The satire heard ’round the world discussed at CU
While the Conference on World Affairs may not be here until April, CWA organizers have already begun a series of lectures at CU.
Israeli journalist Stuart Schoffman gave CU’s student community a lecture on perceived prejudice in the movie “Borat: Cultural Learnings of America for Make Benefit Glorious Nation of Kazakhstan” Wednesday evening at the UMC.
“Sacha Baron Cohen is an equal-opportunity mocker of all prejudices and pretensions,” Schoffman said. “He’s playing in on the natural tendency of western, especially American, audiences already possessing condescension of a third world society.”

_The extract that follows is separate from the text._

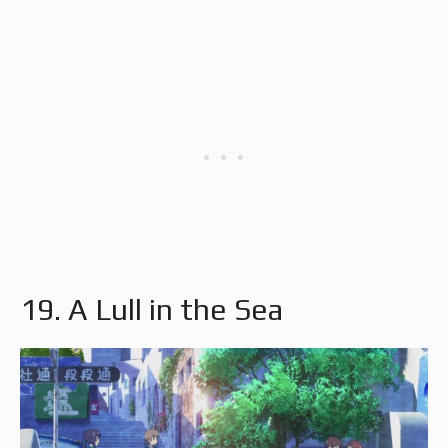
19. A Lull in the Sea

The lecture, entitled “Prejudice and Political Correctness in the Age of Borat,” was the fourth of five events in the Conference on World Affairs Athenaeum Lecture Series. The series preludes the Conference on World Affairs, a weeklong event scheduled for April.

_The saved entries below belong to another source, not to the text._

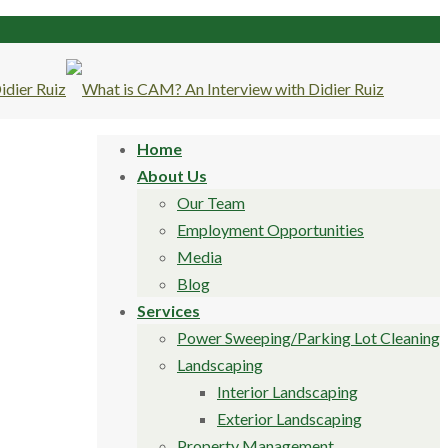
Home
About Us
Our Team
Employment Opportunities
Media
Blog
Services
Power Sweeping/Parking Lot Cleaning
Landscaping
Interior Landscaping
Exterior Landscaping
Property Management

Schoffman began his discussion on the topic by showing three clips of the movie. The audience, mostly students and numbering well over 100, rippled with amusement at the scenes.
Schoffman, who has lived in Jerusalem for the past 20 years, impersonated Sacha Baron Cohen’s “Borat” voice to perfection, garnering laughs from the audience.

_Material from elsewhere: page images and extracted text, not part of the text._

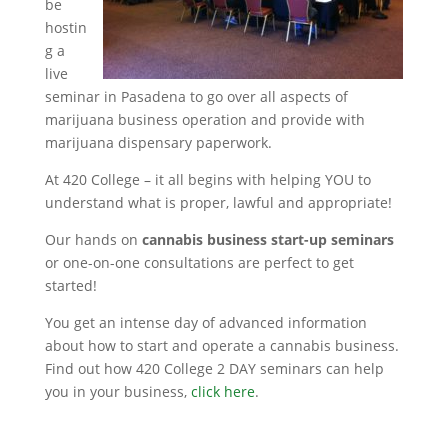
be
hostin
g a
live
seminar in Pasadena to go over all aspects of
marijuana business operation and provide with
marijuana dispensary paperwork.
At 420 College – it all begins with helping YOU to
understand what is proper, lawful and appropriate!
Our hands on
cannabis business start-up seminars
or one-on-one consultations are perfect to get
started!
You get an intense day of advanced information
about how to start and operate a cannabis business.
Find out how 420 College 2 DAY seminars can help
you in your business,
click here
.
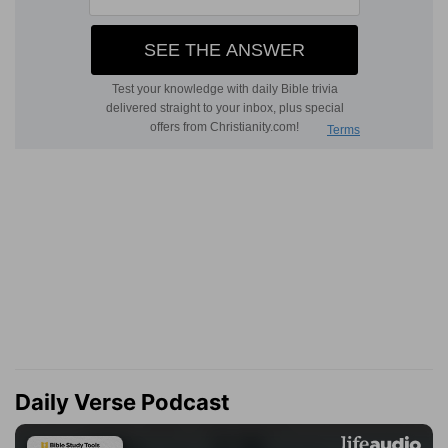
Daily Verse Podcast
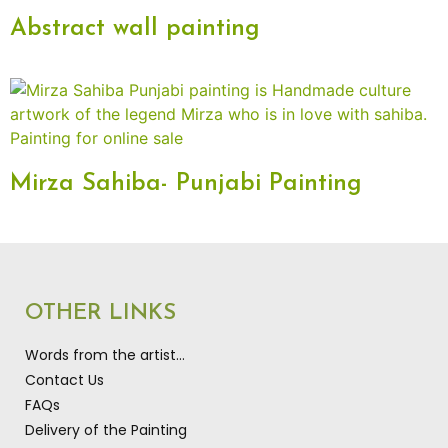
Abstract wall painting
Mirza Sahiba- Punjabi Painting
OTHER LINKS
Words from the artist…
Contact Us
FAQs
Delivery of the Painting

Schoffman went on to explain that the anti-Semitic, over-the-top references that saturate the movie are simply satirical.
“I don’t think the movie is about smoking out anti-Semitism in America,” he said. “There is a degree of tolerance for entertaining this guy. It is asking viewers: what are your own limits of political correctness?”
Charles Ryder, a senior majoring in anthropology and English, served as a student Athenaeum fellow and helped organize the event.
“Schoffman spoke to why people enjoyed ‘Borat,'” Ryder said. “He pulls out the underlying meanings, and why the film is actually funny.”
Ramsay Thurber, assistant director of public affairs for CWA, said he appreciates the hard work of student volunteers such as Ryder.
“The thing that is so different about the conference and Athenaeum is it is all about pushing the students forward,” Thurber said. “Our students are involved in every aspect: recruiting, coordinating, housing and travel of the guests.”